-- What to work on --
Do not include the pictures; repeat the rest of the data exactly.

/---

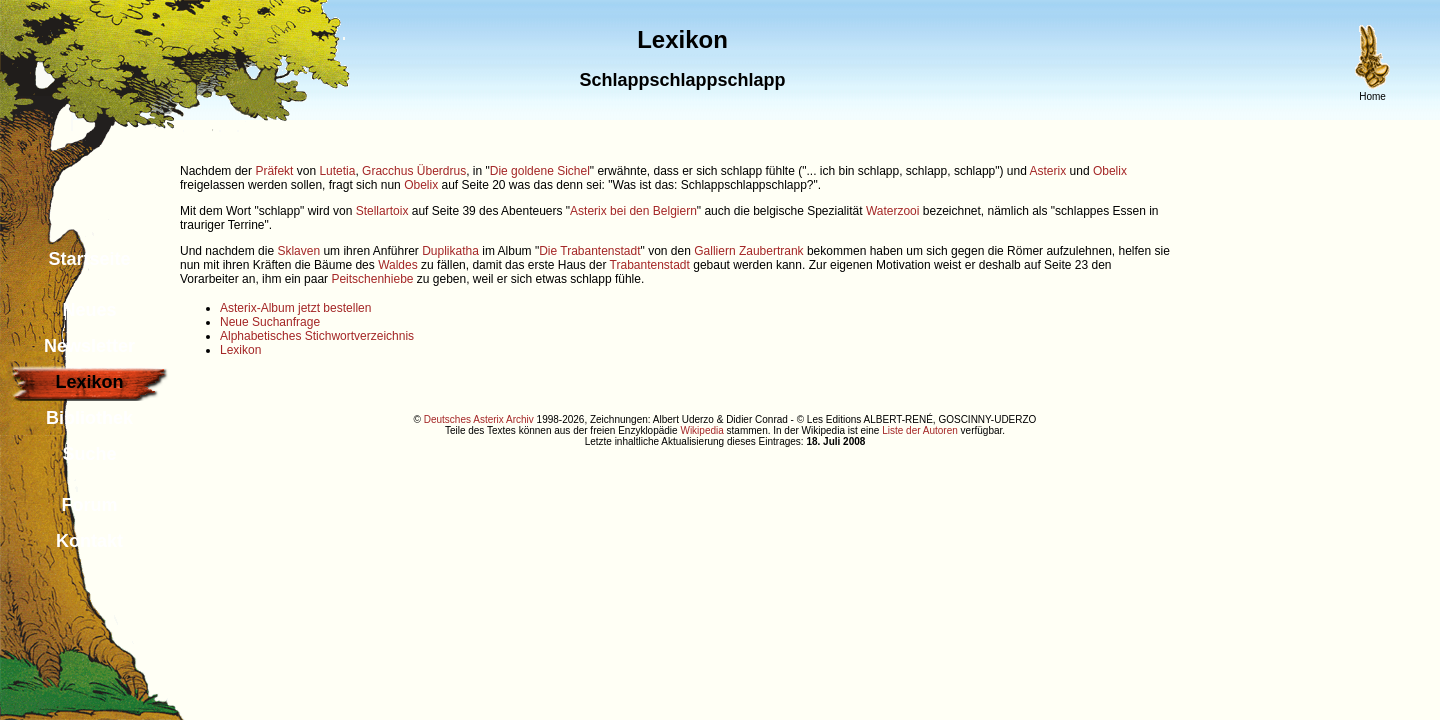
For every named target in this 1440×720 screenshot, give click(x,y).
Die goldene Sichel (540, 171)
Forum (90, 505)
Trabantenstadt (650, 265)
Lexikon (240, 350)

\---

-- Your solution --
For every named target in this 1440×720 screenshot, give click(x,y).
Die goldene Sichel (540, 171)
Forum (90, 505)
Trabantenstadt (650, 265)
Lexikon (240, 350)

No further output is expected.